All he had to worry about was Togusa's mullet, a hairstyle that is long in the back and short in the front. "It still takes a while to get ready, even though I grew out my hair for it. The hairstylists needed to add extensions," he says.

"It took me a while to get my hair ready, but it took Pilou twice as long. He was my buddy in the make-up trailer... we passed the time by showing each other funny YouTube videos."

It took 4 hours to put on bionic eyes

Danish actor Asbaek, 35, is not too fond of wearing the prosthetics that are supposed to be enhanced eyes for his character Batou to see through objects with.

“It took four hours to put them on. The days I was not wearing them were happy days,” says the actor at the press event in Seoul.

But the eyes are not just a cosmetic decision, he says – they play a role in making Batou an interesting character, one that embodies the film’s themes of the clash between human individuality and machine conformity.

In the story, Batou goes from a normal person to one with superhuman gifts because of his bionic eyes. But his new powers never diminish his capacity for kindness, says Asbaek.

“The more cyber-enhanced Batou becomes, the more human he becomes.”

French actress Juliette Binoche, 53, is the odd one out in the cast as she is best known for her work in weighty dramas and arthouse cinema, in films such as Krzysztof Kieslowski’s Three Colors trilogy (1993- 1994) and the critically acclaimed Clouds Of Sils Maria (2014).

There is no “big-budget movie Juliette” versus “arthouse Juliette”, says Binoche, who was also in Seoul. What she brings to the role depends on the freedom given to her by the director. On Ghost In The Shell, Sanders set her free.

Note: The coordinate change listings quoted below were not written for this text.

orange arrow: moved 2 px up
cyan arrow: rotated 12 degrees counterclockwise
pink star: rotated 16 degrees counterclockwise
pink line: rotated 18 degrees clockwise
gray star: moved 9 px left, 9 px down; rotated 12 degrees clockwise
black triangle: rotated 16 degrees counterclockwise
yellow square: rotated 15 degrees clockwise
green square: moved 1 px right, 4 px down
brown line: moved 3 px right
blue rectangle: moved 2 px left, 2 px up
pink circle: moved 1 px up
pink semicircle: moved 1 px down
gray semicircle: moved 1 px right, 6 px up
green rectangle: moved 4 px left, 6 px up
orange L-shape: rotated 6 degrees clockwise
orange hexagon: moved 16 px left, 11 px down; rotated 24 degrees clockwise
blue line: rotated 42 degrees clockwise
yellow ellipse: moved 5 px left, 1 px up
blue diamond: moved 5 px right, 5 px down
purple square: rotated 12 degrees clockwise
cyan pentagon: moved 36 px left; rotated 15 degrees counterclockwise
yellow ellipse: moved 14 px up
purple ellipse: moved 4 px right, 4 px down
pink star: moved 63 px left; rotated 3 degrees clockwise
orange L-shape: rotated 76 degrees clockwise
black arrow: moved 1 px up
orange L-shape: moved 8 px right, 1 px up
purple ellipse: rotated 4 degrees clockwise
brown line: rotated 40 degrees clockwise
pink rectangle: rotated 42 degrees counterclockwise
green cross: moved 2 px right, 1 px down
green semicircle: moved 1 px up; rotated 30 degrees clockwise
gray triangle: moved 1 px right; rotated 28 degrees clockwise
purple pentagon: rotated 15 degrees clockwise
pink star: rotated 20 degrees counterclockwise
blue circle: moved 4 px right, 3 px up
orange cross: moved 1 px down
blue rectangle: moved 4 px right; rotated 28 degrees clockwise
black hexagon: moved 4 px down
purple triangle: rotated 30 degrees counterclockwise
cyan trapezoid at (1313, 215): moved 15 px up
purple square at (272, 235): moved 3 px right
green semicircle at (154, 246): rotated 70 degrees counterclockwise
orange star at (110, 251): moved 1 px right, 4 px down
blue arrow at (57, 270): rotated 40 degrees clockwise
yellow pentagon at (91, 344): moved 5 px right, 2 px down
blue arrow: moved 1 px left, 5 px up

In the movie, she is roboticist Dr Ouelet, a member of the team that created Major. Her relationship with Major becomes deeper and more maternal as the film progresses.

“I was given space, absolutely. Sometimes, Rupert would worry that the relationship would be too emotional because he wanted to believe my character is a scientist. There is a fine line to find that equilibrium – she is the scientist who created this ghost in a shell, yet she feels emotions about it.”

• Ghost In The Shell opens in Singapore tomorrow.